Chemise blanche, pantalon noir, les jeunes du village
rassemblés pour l'occasion travaillaient dur sous la houlette
de Louise qui avait pour ambition d'approcher la qualité
vocale des Compagnons de la Chanson. Albert Collonge n'a
rien oublié du respect "énorme" que les Garçons
trimballaient pour Louise Ruet, même s'ils la chahutaient
allègrement. De cette jolie aventure, reste notamment un
disque en quatre titres, remis aux Garçons, lors de la
soirée de dissolution du groupe au restaurant "le Goutillon".

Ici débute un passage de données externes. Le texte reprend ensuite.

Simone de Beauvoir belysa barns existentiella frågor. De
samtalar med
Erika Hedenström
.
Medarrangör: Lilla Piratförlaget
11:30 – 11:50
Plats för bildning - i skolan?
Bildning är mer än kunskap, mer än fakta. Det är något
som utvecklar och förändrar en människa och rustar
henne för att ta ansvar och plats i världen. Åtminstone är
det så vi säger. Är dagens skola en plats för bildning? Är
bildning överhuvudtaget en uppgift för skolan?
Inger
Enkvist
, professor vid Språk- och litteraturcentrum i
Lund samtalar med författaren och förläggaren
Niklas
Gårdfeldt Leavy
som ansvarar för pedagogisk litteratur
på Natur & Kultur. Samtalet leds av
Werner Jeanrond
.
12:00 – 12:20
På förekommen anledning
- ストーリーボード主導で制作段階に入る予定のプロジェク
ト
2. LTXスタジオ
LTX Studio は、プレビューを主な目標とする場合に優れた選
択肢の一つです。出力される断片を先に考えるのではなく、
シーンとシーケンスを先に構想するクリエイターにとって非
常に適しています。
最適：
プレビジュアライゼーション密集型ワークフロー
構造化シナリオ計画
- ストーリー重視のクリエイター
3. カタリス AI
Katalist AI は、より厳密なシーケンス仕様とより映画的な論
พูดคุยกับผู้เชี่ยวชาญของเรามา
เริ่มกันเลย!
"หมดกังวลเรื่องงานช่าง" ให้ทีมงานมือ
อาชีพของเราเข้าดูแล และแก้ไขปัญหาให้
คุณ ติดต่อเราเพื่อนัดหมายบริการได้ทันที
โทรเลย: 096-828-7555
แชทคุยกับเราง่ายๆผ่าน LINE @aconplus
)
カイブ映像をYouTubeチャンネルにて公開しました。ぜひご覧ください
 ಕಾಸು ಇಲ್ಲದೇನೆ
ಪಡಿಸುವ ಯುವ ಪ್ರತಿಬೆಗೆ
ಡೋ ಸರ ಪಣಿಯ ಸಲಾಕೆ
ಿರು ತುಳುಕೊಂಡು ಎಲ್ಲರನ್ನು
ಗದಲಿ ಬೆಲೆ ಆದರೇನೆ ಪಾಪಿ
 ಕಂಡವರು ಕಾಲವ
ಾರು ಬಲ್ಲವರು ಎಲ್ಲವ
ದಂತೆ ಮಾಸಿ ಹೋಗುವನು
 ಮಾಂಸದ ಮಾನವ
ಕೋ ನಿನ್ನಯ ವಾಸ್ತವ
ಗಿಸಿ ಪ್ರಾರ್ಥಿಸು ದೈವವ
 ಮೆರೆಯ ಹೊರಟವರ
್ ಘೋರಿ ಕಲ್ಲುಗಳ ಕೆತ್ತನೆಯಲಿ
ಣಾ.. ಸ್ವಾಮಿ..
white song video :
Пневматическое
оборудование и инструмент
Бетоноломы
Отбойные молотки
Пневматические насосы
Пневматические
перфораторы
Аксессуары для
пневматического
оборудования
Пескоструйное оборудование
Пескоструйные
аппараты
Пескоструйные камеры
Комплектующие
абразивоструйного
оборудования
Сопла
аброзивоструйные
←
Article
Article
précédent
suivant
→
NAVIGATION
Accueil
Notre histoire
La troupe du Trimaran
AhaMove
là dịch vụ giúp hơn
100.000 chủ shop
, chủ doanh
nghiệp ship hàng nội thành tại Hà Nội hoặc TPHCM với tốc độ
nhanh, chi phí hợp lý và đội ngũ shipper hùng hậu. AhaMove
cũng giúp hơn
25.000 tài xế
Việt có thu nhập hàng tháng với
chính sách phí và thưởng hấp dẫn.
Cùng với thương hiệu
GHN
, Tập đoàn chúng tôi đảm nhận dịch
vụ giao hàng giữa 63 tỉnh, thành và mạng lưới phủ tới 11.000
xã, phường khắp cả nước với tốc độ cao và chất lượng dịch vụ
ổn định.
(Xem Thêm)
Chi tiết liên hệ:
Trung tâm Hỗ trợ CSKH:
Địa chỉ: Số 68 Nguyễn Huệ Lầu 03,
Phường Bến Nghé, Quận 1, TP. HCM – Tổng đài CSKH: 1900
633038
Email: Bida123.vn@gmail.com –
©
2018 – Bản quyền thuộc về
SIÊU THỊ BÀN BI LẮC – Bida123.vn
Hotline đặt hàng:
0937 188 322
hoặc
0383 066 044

Une auberge d'excellente réputation, soit dit en passant, dont
Louise et Jeanne tenaient les rênes avec maestria, leurs
talents conjugués ne se limitant pas aux octaves de l'une,
à la peinture (très sensible) de l'autre... Le restaurant servit
aux heures creuses de salle de répèt' pour le second
groupe constitué plus tard, celui des Pomponnettes. J'en ai
fait partie dès l'origine, avec Christiane et Gisèle
Bonnamour, Mireille Lacombe, Gabriel Gennetier. Une sacrée
histoire de plus ! Il faut dire que c'était l'année du
premier pas sur la lune, et une belle époque pour l'AEP
Saint-Lager. On y chantait beaucoup, J'entraînais la troupe et
les jeunes, et... je demandais pas mal de conseils à Louise,
pour ne pas me rater. Elle acceptait d'ailleurs volontiers de nous
aider, mais quand sa visite était annoncée à la
salle Saint Pierre, je préférais prévenir. Mieux
valait se tenir à carreaux et à la partition ! C'est
comme cela qu'un jour, elle me demanda si l'on ne pouvait pas
préparer des chansons beaujolaises. Elle aimait transmettre,
elle avait sans doute envie de revivre l'aventure d'une formation
chorale. Les volontaires de l'AEP ont dit d'accord. C'était
parti. Et ce fut
extrêmement sérieux. Au Goutillon, nous devions
être à l'heure, ne pas manquer un entraînement.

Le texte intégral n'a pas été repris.